**Assignment**
In the listing that follows, how many lines contain "Tópicos"? Give the number only.

**Records to process**
Content starts

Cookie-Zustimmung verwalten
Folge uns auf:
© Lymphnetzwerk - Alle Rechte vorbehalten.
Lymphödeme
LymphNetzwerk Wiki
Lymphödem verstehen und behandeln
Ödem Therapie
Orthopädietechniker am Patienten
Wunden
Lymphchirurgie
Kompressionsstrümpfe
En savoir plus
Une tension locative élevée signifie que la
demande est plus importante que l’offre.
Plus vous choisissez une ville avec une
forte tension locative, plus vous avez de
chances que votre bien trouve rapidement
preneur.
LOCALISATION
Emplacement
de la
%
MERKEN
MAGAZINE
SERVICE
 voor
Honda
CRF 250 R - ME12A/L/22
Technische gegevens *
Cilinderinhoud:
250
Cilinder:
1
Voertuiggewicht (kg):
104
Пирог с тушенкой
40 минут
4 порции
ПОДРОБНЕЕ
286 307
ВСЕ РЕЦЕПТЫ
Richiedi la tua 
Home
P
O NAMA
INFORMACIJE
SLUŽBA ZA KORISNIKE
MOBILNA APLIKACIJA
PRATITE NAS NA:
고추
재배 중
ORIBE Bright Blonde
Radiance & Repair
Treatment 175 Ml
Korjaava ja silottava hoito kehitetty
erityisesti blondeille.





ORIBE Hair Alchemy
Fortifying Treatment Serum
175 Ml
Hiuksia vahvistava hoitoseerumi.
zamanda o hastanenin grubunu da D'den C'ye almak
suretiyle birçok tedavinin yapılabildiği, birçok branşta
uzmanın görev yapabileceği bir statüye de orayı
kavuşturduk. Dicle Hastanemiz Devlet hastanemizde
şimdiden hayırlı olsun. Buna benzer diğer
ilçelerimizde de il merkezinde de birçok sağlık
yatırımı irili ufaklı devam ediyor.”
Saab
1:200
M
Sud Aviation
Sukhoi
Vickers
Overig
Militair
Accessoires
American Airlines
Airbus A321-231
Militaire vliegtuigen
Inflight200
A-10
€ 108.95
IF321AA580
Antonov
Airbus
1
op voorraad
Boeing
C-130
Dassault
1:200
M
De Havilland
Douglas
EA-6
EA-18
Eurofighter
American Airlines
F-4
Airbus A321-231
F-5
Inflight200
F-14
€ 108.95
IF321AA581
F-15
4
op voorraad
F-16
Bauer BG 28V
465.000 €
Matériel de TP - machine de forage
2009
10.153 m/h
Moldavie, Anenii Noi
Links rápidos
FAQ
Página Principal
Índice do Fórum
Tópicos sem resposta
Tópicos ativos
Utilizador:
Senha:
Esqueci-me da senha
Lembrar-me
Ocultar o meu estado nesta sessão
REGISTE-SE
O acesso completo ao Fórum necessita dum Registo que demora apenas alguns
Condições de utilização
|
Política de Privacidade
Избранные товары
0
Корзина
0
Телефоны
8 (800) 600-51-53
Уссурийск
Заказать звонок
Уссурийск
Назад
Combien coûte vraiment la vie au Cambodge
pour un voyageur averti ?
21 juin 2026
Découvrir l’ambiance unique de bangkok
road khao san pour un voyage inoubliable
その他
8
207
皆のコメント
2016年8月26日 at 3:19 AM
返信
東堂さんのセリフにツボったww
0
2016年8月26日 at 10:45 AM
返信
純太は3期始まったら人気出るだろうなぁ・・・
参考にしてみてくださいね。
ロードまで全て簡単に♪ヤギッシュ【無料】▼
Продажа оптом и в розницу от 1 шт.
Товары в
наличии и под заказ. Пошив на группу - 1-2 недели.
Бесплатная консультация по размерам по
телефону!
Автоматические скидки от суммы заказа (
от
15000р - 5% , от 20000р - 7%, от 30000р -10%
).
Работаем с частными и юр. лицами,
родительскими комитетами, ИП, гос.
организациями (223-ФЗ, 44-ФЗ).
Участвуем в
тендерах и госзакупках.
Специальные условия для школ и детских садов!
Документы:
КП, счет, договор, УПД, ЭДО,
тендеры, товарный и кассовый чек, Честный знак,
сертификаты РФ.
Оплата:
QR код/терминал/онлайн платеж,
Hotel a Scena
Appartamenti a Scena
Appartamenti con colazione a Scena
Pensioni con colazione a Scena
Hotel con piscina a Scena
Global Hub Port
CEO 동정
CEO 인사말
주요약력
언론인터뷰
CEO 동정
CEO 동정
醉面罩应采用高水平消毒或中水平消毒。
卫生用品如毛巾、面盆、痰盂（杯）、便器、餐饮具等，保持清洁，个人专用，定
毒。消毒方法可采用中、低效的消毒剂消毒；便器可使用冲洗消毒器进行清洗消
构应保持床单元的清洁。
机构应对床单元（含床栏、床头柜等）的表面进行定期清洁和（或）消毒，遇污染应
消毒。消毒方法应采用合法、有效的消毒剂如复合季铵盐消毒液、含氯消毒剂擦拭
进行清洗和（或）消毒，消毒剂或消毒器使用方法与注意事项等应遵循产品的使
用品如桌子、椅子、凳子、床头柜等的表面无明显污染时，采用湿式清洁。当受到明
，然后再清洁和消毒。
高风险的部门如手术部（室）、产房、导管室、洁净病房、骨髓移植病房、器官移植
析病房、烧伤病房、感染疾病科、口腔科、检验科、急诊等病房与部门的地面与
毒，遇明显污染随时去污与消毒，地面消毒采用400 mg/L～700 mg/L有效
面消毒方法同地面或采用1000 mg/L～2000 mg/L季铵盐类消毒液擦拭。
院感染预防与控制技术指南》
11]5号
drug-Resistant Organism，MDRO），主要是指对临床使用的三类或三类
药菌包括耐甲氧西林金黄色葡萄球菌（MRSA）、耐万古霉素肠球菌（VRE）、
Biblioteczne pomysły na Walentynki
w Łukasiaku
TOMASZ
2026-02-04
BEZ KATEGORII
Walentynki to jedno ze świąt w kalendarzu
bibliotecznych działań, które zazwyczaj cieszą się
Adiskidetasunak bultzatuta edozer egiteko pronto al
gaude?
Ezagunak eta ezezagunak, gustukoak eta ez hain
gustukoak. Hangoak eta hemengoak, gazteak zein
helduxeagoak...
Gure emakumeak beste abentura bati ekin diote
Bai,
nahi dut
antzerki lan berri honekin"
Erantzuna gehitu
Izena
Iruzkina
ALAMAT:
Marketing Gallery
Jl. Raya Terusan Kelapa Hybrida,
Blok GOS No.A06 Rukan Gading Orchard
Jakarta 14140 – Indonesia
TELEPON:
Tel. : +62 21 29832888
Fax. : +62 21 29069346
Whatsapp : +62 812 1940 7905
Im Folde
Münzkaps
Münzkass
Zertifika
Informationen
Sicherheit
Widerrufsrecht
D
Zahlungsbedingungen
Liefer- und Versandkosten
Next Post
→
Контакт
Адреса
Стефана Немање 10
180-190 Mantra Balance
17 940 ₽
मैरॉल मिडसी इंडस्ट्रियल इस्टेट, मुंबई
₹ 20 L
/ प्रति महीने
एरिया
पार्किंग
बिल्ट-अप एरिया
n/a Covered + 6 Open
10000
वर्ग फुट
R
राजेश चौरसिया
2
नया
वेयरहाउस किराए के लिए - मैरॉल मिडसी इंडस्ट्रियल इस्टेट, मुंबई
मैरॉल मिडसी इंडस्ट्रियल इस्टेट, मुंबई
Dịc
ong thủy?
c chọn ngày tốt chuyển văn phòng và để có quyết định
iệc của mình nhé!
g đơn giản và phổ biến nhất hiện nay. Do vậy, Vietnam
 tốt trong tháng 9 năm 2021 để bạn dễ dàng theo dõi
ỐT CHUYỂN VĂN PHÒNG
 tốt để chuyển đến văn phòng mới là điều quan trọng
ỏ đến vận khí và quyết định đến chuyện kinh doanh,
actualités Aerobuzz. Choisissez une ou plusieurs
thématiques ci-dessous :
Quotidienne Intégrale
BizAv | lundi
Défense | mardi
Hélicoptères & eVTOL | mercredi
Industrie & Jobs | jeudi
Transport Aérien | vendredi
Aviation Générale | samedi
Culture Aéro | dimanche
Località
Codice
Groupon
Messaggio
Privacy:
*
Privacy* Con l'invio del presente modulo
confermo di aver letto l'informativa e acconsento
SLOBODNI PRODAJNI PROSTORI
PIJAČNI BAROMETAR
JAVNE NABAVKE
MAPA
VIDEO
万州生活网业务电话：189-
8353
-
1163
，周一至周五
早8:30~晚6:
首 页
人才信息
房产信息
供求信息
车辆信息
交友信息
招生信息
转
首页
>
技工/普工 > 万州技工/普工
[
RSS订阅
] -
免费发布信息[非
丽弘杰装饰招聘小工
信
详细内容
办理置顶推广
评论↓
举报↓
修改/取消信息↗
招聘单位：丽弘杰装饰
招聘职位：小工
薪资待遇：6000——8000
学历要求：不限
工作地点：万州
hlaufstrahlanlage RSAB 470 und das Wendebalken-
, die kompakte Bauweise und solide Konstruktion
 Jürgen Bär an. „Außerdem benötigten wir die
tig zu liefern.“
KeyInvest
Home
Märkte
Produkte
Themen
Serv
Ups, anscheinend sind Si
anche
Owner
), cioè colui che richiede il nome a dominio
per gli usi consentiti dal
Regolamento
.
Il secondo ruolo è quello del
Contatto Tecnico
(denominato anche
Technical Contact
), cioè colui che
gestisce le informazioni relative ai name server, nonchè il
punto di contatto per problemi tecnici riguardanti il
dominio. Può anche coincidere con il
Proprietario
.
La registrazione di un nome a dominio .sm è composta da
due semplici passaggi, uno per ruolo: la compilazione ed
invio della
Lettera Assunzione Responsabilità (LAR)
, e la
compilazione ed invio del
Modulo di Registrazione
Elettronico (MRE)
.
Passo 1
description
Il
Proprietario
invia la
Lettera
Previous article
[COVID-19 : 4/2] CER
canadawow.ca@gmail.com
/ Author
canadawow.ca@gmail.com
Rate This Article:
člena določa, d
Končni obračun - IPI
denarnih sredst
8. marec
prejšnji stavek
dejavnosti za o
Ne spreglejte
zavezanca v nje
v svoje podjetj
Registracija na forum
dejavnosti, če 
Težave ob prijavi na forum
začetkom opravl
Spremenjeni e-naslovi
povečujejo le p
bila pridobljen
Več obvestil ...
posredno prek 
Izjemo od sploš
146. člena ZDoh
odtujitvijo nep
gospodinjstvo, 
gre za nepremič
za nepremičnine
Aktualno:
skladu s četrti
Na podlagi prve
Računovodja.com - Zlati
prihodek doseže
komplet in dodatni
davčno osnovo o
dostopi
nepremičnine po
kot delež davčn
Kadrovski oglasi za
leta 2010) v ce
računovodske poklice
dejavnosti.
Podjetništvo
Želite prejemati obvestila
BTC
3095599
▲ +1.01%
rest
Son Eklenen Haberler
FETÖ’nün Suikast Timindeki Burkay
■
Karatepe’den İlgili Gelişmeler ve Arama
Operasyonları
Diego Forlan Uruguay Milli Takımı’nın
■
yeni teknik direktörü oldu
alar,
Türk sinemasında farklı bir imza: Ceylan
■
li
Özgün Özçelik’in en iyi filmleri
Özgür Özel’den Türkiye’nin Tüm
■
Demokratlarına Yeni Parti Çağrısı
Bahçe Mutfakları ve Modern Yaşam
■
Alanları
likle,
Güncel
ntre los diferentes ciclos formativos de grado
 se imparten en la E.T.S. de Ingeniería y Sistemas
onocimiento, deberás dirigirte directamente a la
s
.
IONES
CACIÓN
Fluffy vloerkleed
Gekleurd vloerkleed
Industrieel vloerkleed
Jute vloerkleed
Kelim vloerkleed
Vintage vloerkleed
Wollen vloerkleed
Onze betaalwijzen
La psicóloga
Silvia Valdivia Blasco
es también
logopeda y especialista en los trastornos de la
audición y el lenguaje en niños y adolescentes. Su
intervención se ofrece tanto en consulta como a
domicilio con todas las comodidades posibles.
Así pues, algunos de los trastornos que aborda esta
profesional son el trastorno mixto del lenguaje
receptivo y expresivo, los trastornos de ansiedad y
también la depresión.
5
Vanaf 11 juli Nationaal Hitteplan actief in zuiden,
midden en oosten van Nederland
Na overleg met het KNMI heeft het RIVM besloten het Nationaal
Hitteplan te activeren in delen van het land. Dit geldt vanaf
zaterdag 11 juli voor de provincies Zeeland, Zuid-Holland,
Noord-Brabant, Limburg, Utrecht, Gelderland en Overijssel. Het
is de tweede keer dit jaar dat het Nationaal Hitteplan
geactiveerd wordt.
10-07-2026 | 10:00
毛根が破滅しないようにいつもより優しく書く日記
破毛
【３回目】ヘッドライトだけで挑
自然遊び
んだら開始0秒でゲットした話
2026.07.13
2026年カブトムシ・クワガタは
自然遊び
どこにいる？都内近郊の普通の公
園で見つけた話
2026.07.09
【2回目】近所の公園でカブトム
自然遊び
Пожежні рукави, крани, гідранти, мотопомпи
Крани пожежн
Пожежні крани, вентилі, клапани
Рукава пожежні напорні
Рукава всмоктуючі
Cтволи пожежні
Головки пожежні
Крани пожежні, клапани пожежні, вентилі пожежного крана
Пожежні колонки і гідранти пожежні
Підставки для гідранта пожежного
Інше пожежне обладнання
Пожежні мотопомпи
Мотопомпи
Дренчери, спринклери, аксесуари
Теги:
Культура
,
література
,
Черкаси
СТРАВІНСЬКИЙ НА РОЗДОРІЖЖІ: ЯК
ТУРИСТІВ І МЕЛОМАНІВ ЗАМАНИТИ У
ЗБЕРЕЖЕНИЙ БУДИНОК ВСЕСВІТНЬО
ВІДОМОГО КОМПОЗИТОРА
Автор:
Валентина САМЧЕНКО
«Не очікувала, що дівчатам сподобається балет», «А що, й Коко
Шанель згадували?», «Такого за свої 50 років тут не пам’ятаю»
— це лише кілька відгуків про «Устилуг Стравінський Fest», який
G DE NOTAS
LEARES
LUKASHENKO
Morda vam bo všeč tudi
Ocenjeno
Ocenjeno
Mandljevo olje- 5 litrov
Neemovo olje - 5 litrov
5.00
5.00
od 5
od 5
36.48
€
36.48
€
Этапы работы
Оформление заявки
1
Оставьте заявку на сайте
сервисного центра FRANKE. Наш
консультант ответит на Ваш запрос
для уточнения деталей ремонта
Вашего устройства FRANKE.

Content ends

**Answer section**
2